Today’s labour market statistics reveal an employment recovery that is picking up, but remains very weak – though there is some genuine good news in today’s results.
Today’s labour market statistics reveal an employment recovery that is picking up, but remains very weak – though there is some genuine good news in today’s results:
• There were 28,984,000 people in employment in the three month period from March to May. This is 119,000 higher than last month’s figure, which covered February to April, and 160,000 higher than the figure for the last three month period (December to February.)
• There were 2,468,000 unemployed people; down 4,000 from last month’s figure and down 34,000 from the last three month period.
• Youth unemployment (18 – 24) at 707,000 is down 6,000 from last month and down 19,000 from last quarter.
The increase in the number of people in employment is the largest since records began in 1971, but 45 per cent of the increase was people working in part-time jobs and a similar proportion came from those in temporary work.
Today also saw the publication of the quarterly Workforce Jobs figures, which were less encouraging. These figures look at how many jobs there are, rather than how many people are working, and we now have figures for March, which show 30,766,000 jobs. This is a 13,000 increase on the overall figure for December, but it is made up of a 47,000 fall in employee jobs and a 58,000 increase in self-employment.
There is a lot of fuss about how wonderful it is to be your own boss and so forth, but increased self-employment during a recession isn’t necessarily a good sign; a lot of it will be people who’ve given up on getting anyone else to give them a job and are starting up their own business in desperation. Some will succeed, but this isn’t a good time to be setting up your own firm and most will go bust.
These figures also show employment falling sharply in manufacturing (down 51,000), construction (down 63,000) and finance (down 39,000) and no net increase in public sector employment. These are the sectors where employment growth often begins, so these figures are worrying.
The figures for vacancies have improved a little; there were 482,000 job vacancies in the period March to May, slightly up from 480,000 in February to April. Chris Grayling, the employment minister, has a well-established tendency to use the vacancy figures to suggest that unemployed people are to blame for their unemployment, but the key statistic is the ratio of unemployed people to vacancies – which is still above 5:1.
In non-recessionary times, this tends to be below 3:1, which suggests that the problem is the lack of jobs, not the character of the unemployed. The TUC has published an interactive map showing this ratio for each Parliamentary constituency.
The other reason for being quite downbeat about today’s figures is that they confirm that long-term unemployment is still rising: 1,306,000 people have been unemployed over six months, up five thousand on last month’s figure and twenty thousand on the last quarter.
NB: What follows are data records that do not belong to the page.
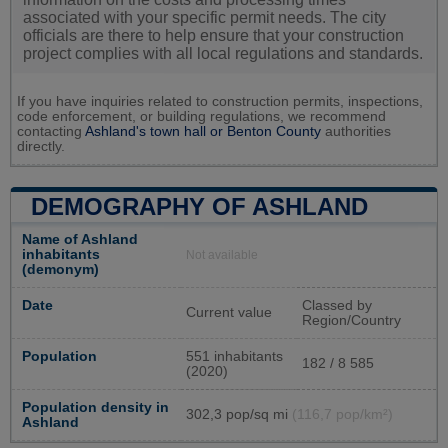
associated with your specific permit needs. The city
officials are there to help ensure that your construction
project complies with all local regulations and standards.
If you have inquiries related to construction permits, inspections,
code enforcement, or building regulations, we recommend
contacting
Ashland's town hall or
Benton County
authorities
directly.
DEMOGRAPHY OF ASHLAND
Name of Ashland
inhabitants
Not available
(demonym)
Date
Classed by
Current value
Region/Country
Population
551 inhabitants
182 / 8 585
(2020)
Population density in
302,3 pop/sq mi
(116,7 pop/km²)
Ashland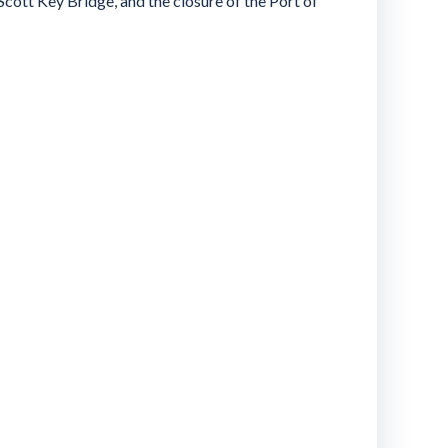
Scott Key Bridge, and the closure of the Port of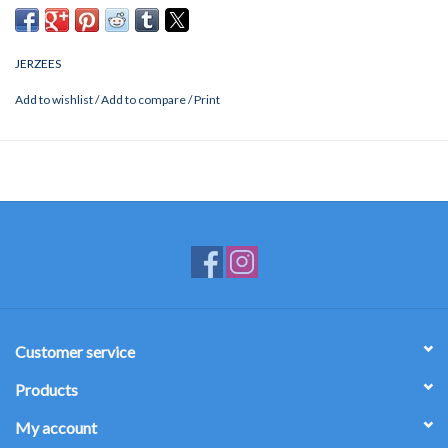
JERZEES
Add to wishlist
/
Add to compare
/
Print
Customer service
Products
My account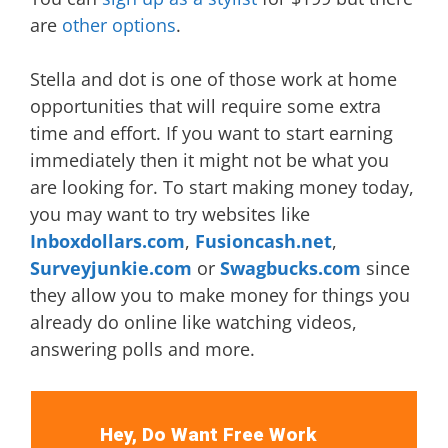
are
other options
.
Stella and dot is one of those work at home
opportunities that will require some extra
time and effort. If you want to start earning
immediately then it might not be what you
are looking for. To start making money today,
you may want to try websites like
Inboxdollars.com
,
Fusioncash.net
,
Surveyjunkie.com
or
Swagbucks.com
since
they allow you to make money for things you
already do online like watching videos,
answering polls and more.
Hey, Do Want Free Work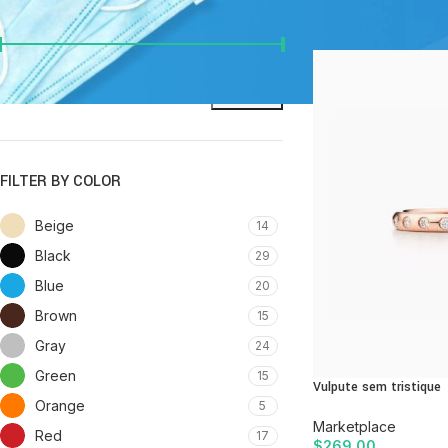
FILTER BY PRICE
Home
/
Page 62
Price:
$0
—
$8,200
FILTER
FILTER BY COLOR
Beige
14
Black
29
Blue
20
Brown
15
Gray
24
Green
15
Vulpute sem tristique
Orange
5
Marketplace
Red
17
$
269.00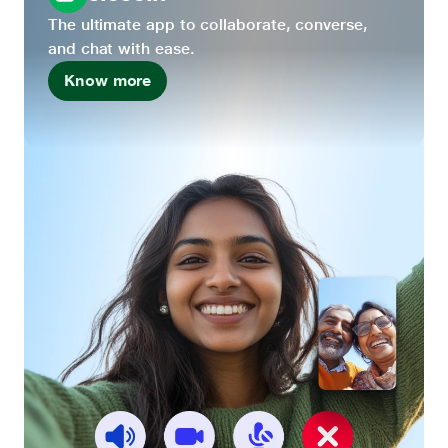
The ultimate app to collaborate, converse,
and chat with ease.
Know more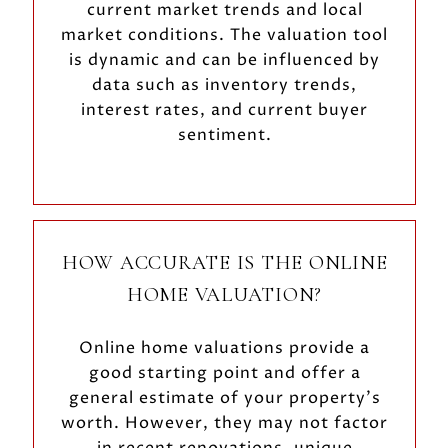
current market trends and local
market conditions. The valuation tool
is dynamic and can be influenced by
data such as inventory trends,
interest rates, and current buyer
sentiment.
HOW ACCURATE IS THE ONLINE
HOME VALUATION?
Online home valuations provide a
good starting point and offer a
general estimate of your property’s
worth. However, they may not factor
in recent renovations, unique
Long-term unemployment causes misery that lasts for years and we can’t say we have a recovery until it is falling.
Employment is rising, but we don’t have the solid basis of recovery across all industries and types of employment that we need if want to claim that it is well-established and it certainly isn’t strong enough to withstand the impact of massive cuts. We know that the long-term prospects for jobs are worse than the Coalition has been willing to admit; today’s figures reveal how easily we could slip from gradual improvement to a deeper decline.